For each line of the data below, copy it if it holds the word "Texas".

★ ★ ★ ★ ★

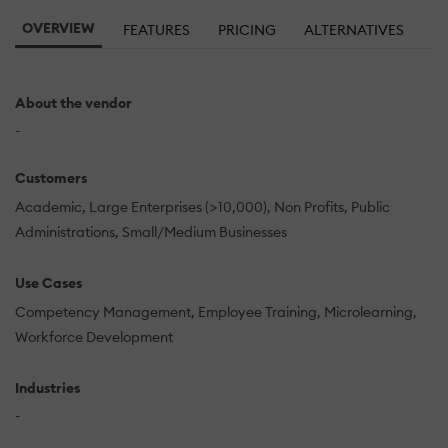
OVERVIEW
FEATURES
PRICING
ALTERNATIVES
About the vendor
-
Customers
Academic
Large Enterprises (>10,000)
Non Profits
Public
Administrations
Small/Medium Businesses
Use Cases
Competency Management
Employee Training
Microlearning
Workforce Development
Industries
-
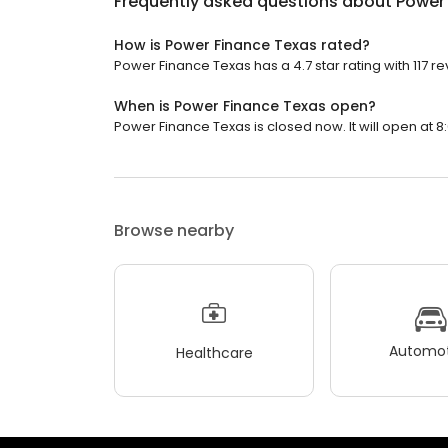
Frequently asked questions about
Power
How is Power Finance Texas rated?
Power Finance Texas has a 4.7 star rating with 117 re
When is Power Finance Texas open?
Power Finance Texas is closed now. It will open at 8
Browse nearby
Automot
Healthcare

★ ★ ★ ★ ★

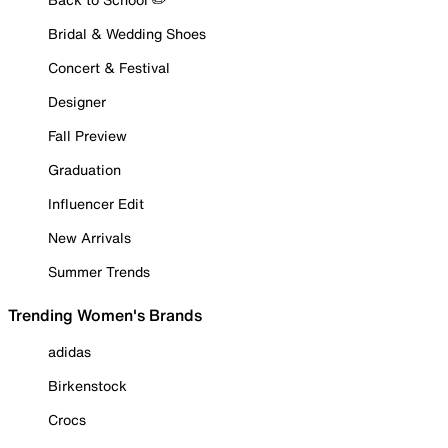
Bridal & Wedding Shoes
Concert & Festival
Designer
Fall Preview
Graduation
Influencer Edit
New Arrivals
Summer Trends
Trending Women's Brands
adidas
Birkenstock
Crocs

★ ★ ★ ★ ★

Answer:
How is Power Finance Texas rated?
Power Finance Texas has a 4.7 star rating with 117 re
When is Power Finance Texas open?
Power Finance Texas is closed now. It will open at 8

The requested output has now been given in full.